Sondland's Ukraine Policy Was Known As 'The Gordon Problem,' Tim Morrison Says

The former National Security Council expert on Russia testifies that he "didn’t necessarily always act" on EU ambassador Gordon Sondland's ideas.

Ambassador Gordon Sondland’s role in forming President Donald Trump’s Ukraine policy was known as “the Gordon problem,” former National Security Council member Tim Morrison said in his testimony Tuesday about the Republican donor who became U.S. ambassador to the European Union.

Morrison, who served as a top Russia expert on Trump’s NSC until resigning last month, said during Tuesday’s impeachment hearing that the term was used by his predecessor, Fiona Hill, in discussing Sondland’s influence on Ukraine policy.
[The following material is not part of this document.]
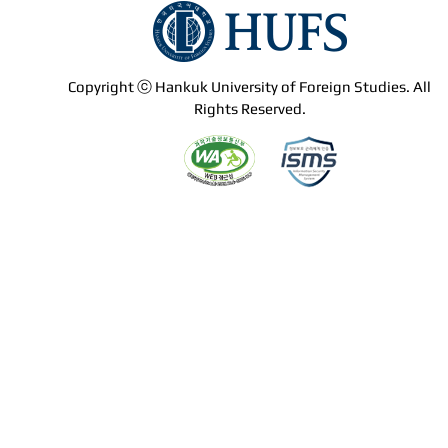
Copyright ⓒ Hankuk University of Foreign Studies. All
Rights Reserved.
“I think she might have coined it ‘the Gordon problem,’ and I decided to keep track of what Ambassador Sondland was doing,” said Morrison, who has also testified that Sondland claimed to have a mandate from Trump to work on a second Ukraine channel with Rudy Giuliani, Trump’s personal lawyer.

“I didn’t necessarily always act on things Gordon suggested he believed were important,” Morrison continued. 

His remarks echo ones he made during a previous closed-door testimony, in which he said Hill warned him to stay away from Sondland’s backchannel communications and anything to do with launching an investigation into Burisma, the Ukrainian energy company that Hunter Biden, son of Trump’s political rival Joe Biden, once worked with. 

Morrison’s comments Tuesday came in response to questions from the Democrats’ lawyer Daniel Goldman, who pressed Morrison to say what he knew of Sondland’s effort to promote the Burisma investigation.

When presented with emails Sondland sent him saying “any hampered investigations will be allowed to move forward transparently,” Morrison said he didn’t necessarily associate that with a probe into Burisma. 

Sondland is scheduled to testify before the House Intelligence Committee on Wednesday morning.